• Sat
  • Nov 1, 2014
  • Updated: 5:21am

Michael Church in South Africa

PUBLISHED : Saturday, 19 June, 2010, 12:00am
UPDATED : Saturday, 19 June, 2010, 12:00am

When South Africa won the right to host the 2010 World Cup six years ago, the promise was of an influx of foreign visitors and a significant boost to the local economy. Inside the confines of the Gold Reef City casino, however, there's an air of a house with the lights turned on and the television left at full volume, but with the occupants having vacated the building.

The sound coming from a flatscreen TV in the corner broadcasting Mexico's clash with France echoes across the hallway and it's only when Javier Hernandez opens the scoring for the Mexicans that it becomes apparent the building isn't empty.

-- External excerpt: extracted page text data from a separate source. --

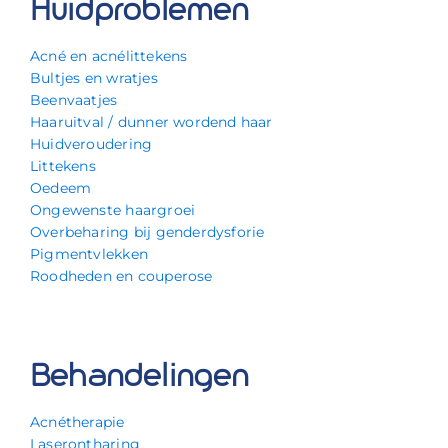
Huidproblemen
Acné en acnélittekens
Bultjes en wratjes
Beenvaatjes
Haaruitval / dunner wordend haar
Huidveroudering
Littekens
Oedeem
Ongewenste haargroei
Overbeharing bij genderdysforie
Pigmentvlekken
Roodheden en couperose
Behandelingen
Acnétherapie
Laserontharing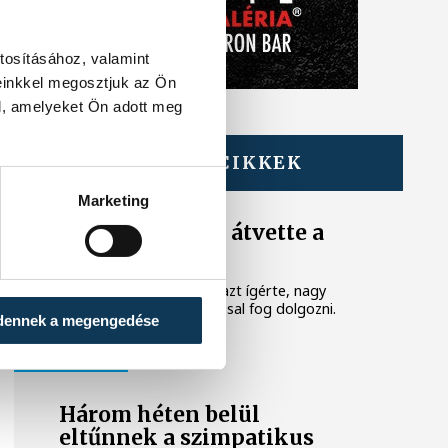
tosításához, valamint
einkkel megosztjuk az Ön
l, amelyeket Ön adott meg
TOVÁBBI CIKKEK
KÖZÉLET
Marketing
Gáspár Levente átvette a
megbízólevelét
A Tisza párt képviselője azt ígérte, nagy
felelősséggel és odaadással fog dolgozni.
dennek a megengedése
KÖZÉRDEKŰ
Három héten belül
eltűnnek a szimpatikus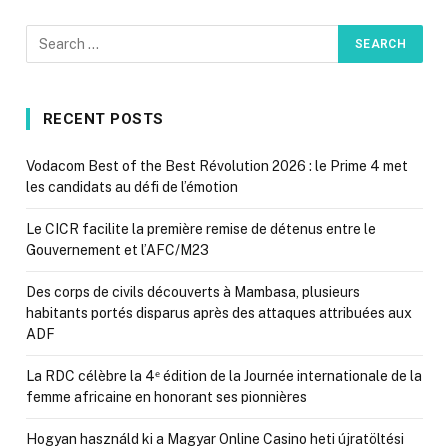
RECENT POSTS
Vodacom Best of the Best Révolution 2026 : le Prime 4 met
les candidats au défi de l’émotion
Le CICR facilite la première remise de détenus entre le
Gouvernement et l’AFC/M23
Des corps de civils découverts à Mambasa, plusieurs
habitants portés disparus après des attaques attribuées aux
ADF
La RDC célèbre la 4ᵉ édition de la Journée internationale de la
femme africaine en honorant ses pionnières
Hogyan használd ki a Magyar Online Casino heti újratöltési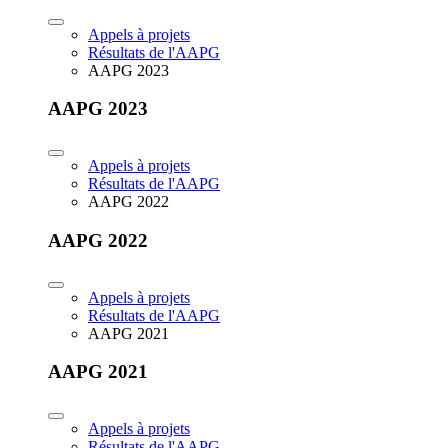
Appels à projets
Résultats de l'AAPG
AAPG 2023
AAPG 2023
Appels à projets
Résultats de l'AAPG
AAPG 2022
AAPG 2022
Appels à projets
Résultats de l'AAPG
AAPG 2021
AAPG 2021
Appels à projets
Résultats de l'AAPG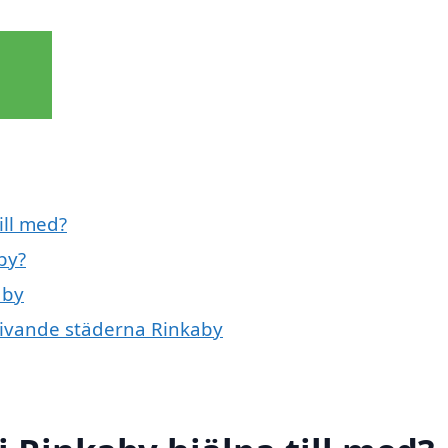
ill med?
by?
aby
mgivande städerna Rinkaby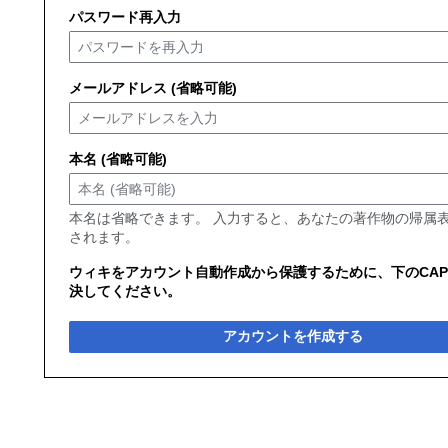
パスワード再入力
メールアドレス (省略可能)
本名 (省略可能)
本名は省略できます。 入力すると、あなたの著作物の帰属
されます。
ウィキをアカウント自動作成から保護するために、下のCAP
決してください。
アカウントを作成する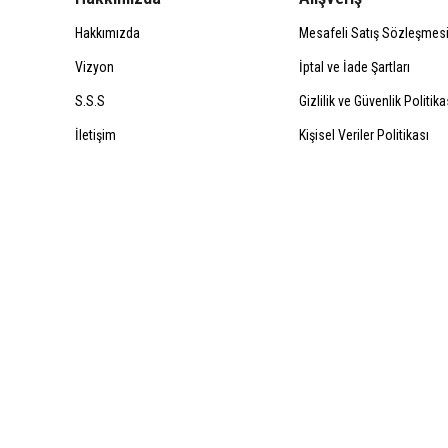
Hakkımızda
Mesafeli Satış Sözleşmes
Vizyon
İptal ve İade Şartları
S.S.S
Gizlilik ve Güvenlik Politika
İletişim
Kişisel Veriler Politikası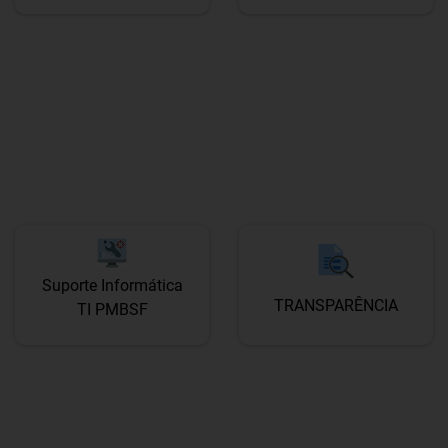
Suporte Informática
TRANSPARÊNCIA
TI PMBSF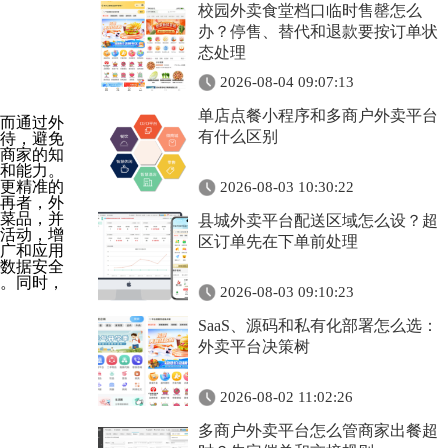
校园外卖食堂档口临时售罄怎么
办？停售、替代和退款要按订单状
态处理
2026-08-04 09:07:13
单店点餐小程序和多商户外卖平台
而通过外
有什么区别
待，避免
商家的知
和能力。
更精准的
2026-08-03 10:30:22
再者，外
菜品，并
县城外卖平台配送区域怎么设？超
活动，增
区订单先在下单前处理
广和应用
数据安全
。同时，
2026-08-03 09:10:23
SaaS、源码和私有化部署怎么选：
外卖平台决策树
2026-08-02 11:02:26
多商户外卖平台怎么管商家出餐超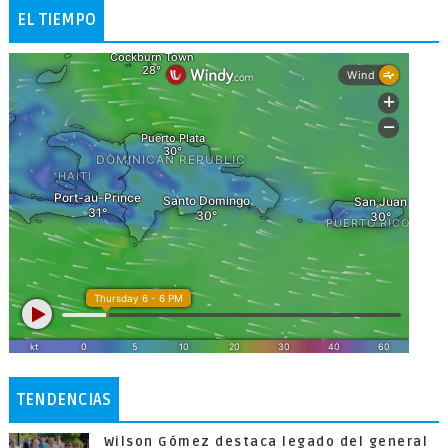
EL TIEMPO
TENDENCIAS
Wilson Gómez destaca legado del general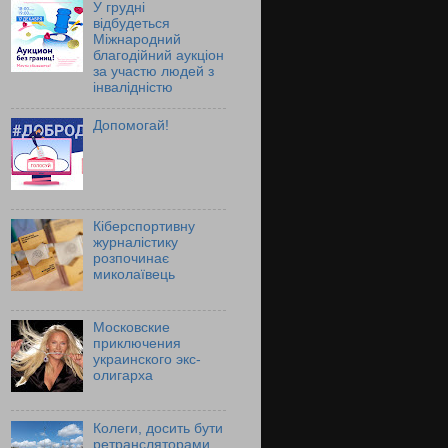
У грудні
відбудеться
Міжнародний
благодійний аукціон
за участю людей з
інвалідністю
Допомогай!
Кіберспортивну
журналістику
розпочинає
миколаївець
Московские
приключения
украинского экс-
олигарха
Колеги, досить бути
ретрансляторами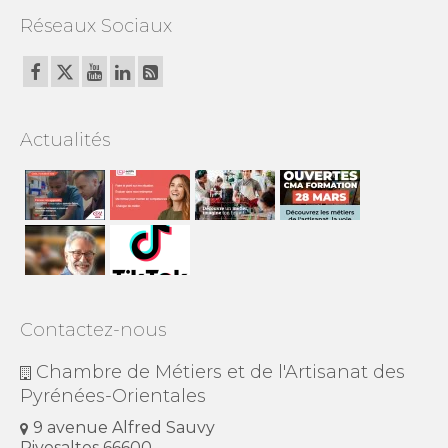
Réseaux Sociaux
Actualités
Contactez-nous
Chambre de Métiers et de l'Artisanat des
Pyrénées-Orientales
9 avenue Alfred Sauvy
Rivesaltes 66600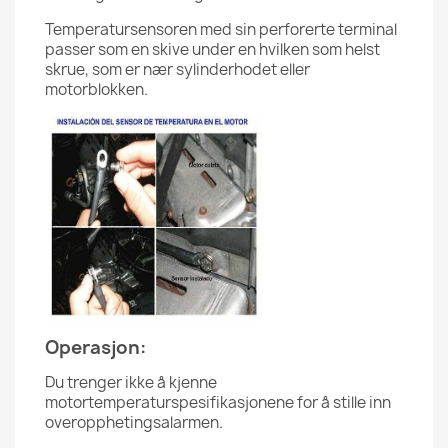
Temperatursensoren med sin perforerte terminal
passer som en skive under en hvilken som helst
skrue, som er nær sylinderhodet eller
motorblokken.
Operasjon:
Du trenger ikke å kjenne
motortemperaturspesifikasjonene for å stille inn
overopphetingsalarmen.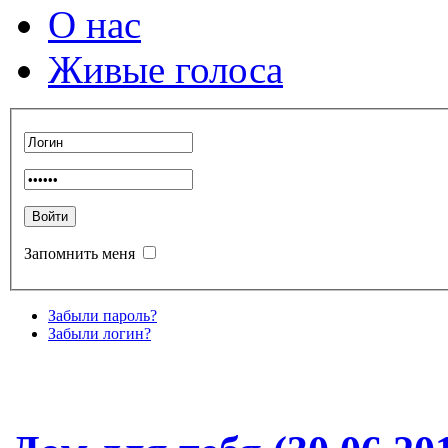
О нас
Живые голоса
Запомнить меня
Забыли пароль?
Забыли логин?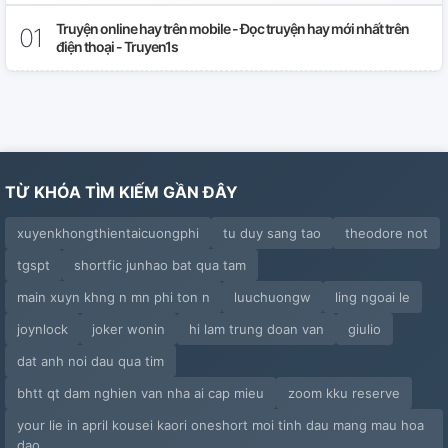
32.
Truyện online hay trên mobile - Đọc truyện hay mới nhất trên
điện thoại - Truyen1s
33.
34.
35.
TỪ KHÓA TÌM KIẾM GẦN ĐÂY
36.
xuyenkhongthientaicuongphi
tu duy sang tao
theodore not
37.
tgspt
shortfic junhao bat qua tam
38.
main xuyn khng n mn phi ton n
luuchuongw
ling ngoai le
39.
joynlock
joker wonin
hi lam trung doan van
giulio
dat anh noi dau qua tim
40.
bhtt qt dam nghien van nha ai cap mieu
zoom kku reserve
41.
your lie in april kousei kaori oneshort moi tinh dau mang mau hoa
dao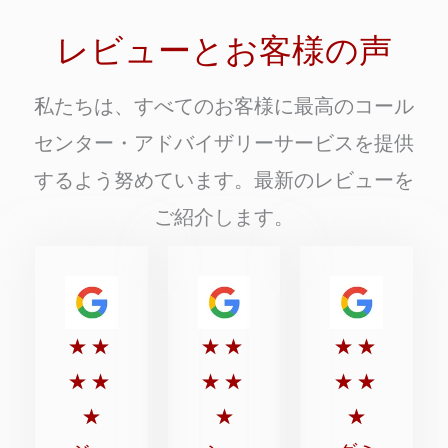
レビューとお客様の声
私たちは、すべてのお客様に最高のコール
センター・アドバイザリーサービスを提供
するよう努めています。最新のレビューを
ご紹介します。
5
5
5
★
★
★
★
★
★
点
点
点
★
★
★
★
★
★
満
満
満
★
★
★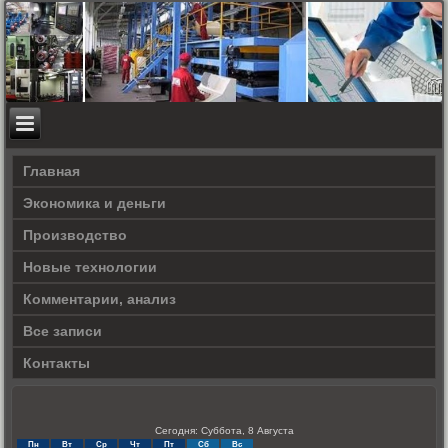
Главная
Экономика и деньги
Производство
Новые технологии
Комментарии, анализ
Все записи
Контакты
Сегодня: Суббота, 8 Августа
Пн
Вт
Ср
Чт
Пт
Сб
Вс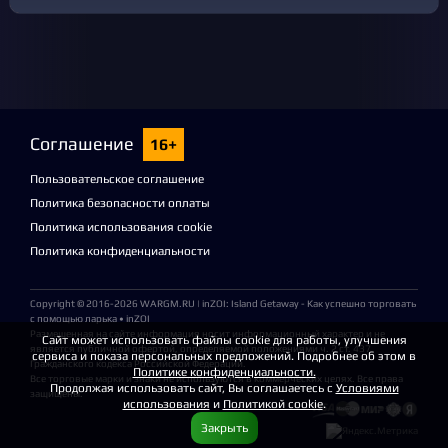
Соглашение
16+
Пользовательское соглашение
Политика безопасности оплаты
Политика использования cookie
Политика конфиденциальности
Copyright © 2016-2026
WARGM.RU
| inZOI: Island Getaway - Как успешно торговать
с помощью ларька • inZOI
Размещенная на сайте информация носит информационный характер и не
Сайт может использовать файлы cookie для работы, улучшения
является публичной офертой, определяемой положениями ч. 2 ст. 437
сервиса и показа персональных предложений. Подробнее об этом в
Гражданского кодекса Российской Федерации.
Политике конфиденциальности.
Все торговые марки и знаки не используются в коммерческих целях. Все права
Продолжая использовать сайт, Вы соглашаетесь с
Условиями
защищены.
использования
и
Политикой cookie
.
Закрыть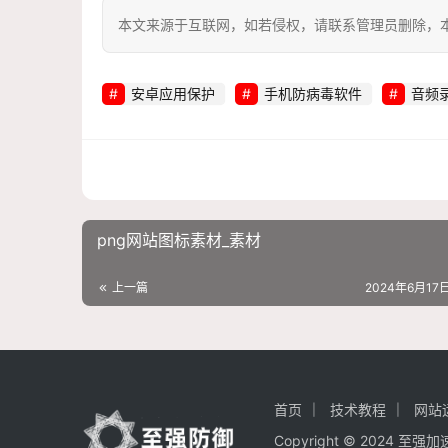
本文来源于互联网，如若侵权，请联系管理员删除，本文链接：htt
安卓应用保护
手机防病毒软件
音频
png网站图标素材_素材
上一篇
2024年6月17日
首页
技术教程
网站
Copyright © 2024 至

Several isolated, anguished cries bounce off the walls above the dull, musical ding of the poker machines as fans of South Africa - drawn in the same group as Mexico and France and desperately hoping for a draw - lament the impending downfall of the home nation's hopes.

Walking around the casino, it feels like it has barely been touched by the World Cup, save for a few stragglers left over from South Korea's loss to Argentina who have yet to leave after perching themselves at a blackjack table hours before.

It's not exactly a ghost town, but the casino floor is most certainly not benefiting from the influx of foreign visitors, many of whom are attending matches at the nearby Soccer City, the tournament's centrepiece stadium.

'When there are games on at the stadium, we get people coming in,' says Thabang, a waiter in one of the restaurants that surrounds the gaming floor. 'They go to the tables, they lose two or three thousand and then come back here and have lunch before going to the game. So, sometimes it's a little bit busy, but not as much as we had expected.'

The cold weather that has enveloped the country during the competition has done little to help boost the number of people coming through the doors of the resort, one of two casinos in the confines of Johannesburg.

Temperatures on Thursday evening plummeted to minus three degrees Celsius in the city - one of the lowest on record - to make this the coldest World Cup ever. Elsewhere in the country the mercury dropped even further, with temperatures of minus 10.3 degrees recorded.

To the cynical, it seems everything is starting to conspire against the South Africans as this World Cup completes its first full week of action.

'There's hardly been anyone here,' says Bongane, who works as a bouncer. 'There might be more people at the other casinos, but in here it's just the same as it always is, we've not seen as many people coming in from other countries like we had hoped.

'It doesn't help that Bafana Bafana are struggling. People aren't going to want to come out if the team are losing or aren't in the competition any more. It looks like we only have one more game and then the World Cup is over for us.'

The impending exit of the home team could have a detrimental impact on the tournament, aside from the slight it delivers on Carlos Alberto Parreira's players as they become the first host team to fail to progress beyond the group stages in the competition's history.

No World Cup has ever had to deal with the loss of the hosts so early and, with the mood of the country certain to change, their elimination moves Africa's first World Cup into unchartered territory for Fifa. Gone already is the optimism that swept many along before the tournament kicked off, and in its place is a dose of realism and - not surprisingly - finger pointing.

'We're just not good enough,' says Nick, a paramedic. 'This is the level of South African soccer. The big problem was Joel Santana [the former South Africa coach who was fired in October last year]. He earned US$2.5 million a year and what did we get? What did he put back? Nothing. That's why we are where we are now.'

South Africa's exit is only the latest problem in what has been a tournament beset by issues but which has, by and large, not been heavily criticised due to the enormous amount of goodwill bestowed upon the hosts. Infrastructure issues abound, with many of the projects that were initially presented to Fifa in South Africa's bid book reneged upon. As a result, travelling around the country is problematic with a limited train system that does not service the entire nation.

South African Airways has laid on extra flights to handle the demand for passengers between the major cities but it remains impossible - save for a 450-kilometre trek by car - to travel between venues such as Nelspruit and Rustenburg. In Johannesburg, gridlock has greeted fans on their way to Soccer City on match day, with many supporters incapable of reaching the stadium on time for kick-off after sitting in traffic for as long as three hours.

And then there's the prickly issue of security. The country's image has not been helped by reports of security staff protesting after being paid wages significantly lower than those initially promised.

The sight of South Africa's police force taking control of security at four venues - including Soccer City - has done little to instil faith in the organisers' promises of a trouble-free World Cup.

So far, the 2010 World Cup has passed off without major incident, but that may well have been as much through good fortune as it was design.

No matter who has been manning the security detail, it has not been unusual to enter a stadium without being screened at all; even on the occasions when metal detectors are used, there is a sense they are not being operated correctly. Beeps abound at every checkpoint as spectators walk through the machines but there are rarely any follow-up searches.

The mood in general has shifted - subtly for now - as the World Cup has fallen short of delivering what many had hoped it would, both on and off the field. It's taken only a week for the optimism to evaporate into the cold, dry South African winter air.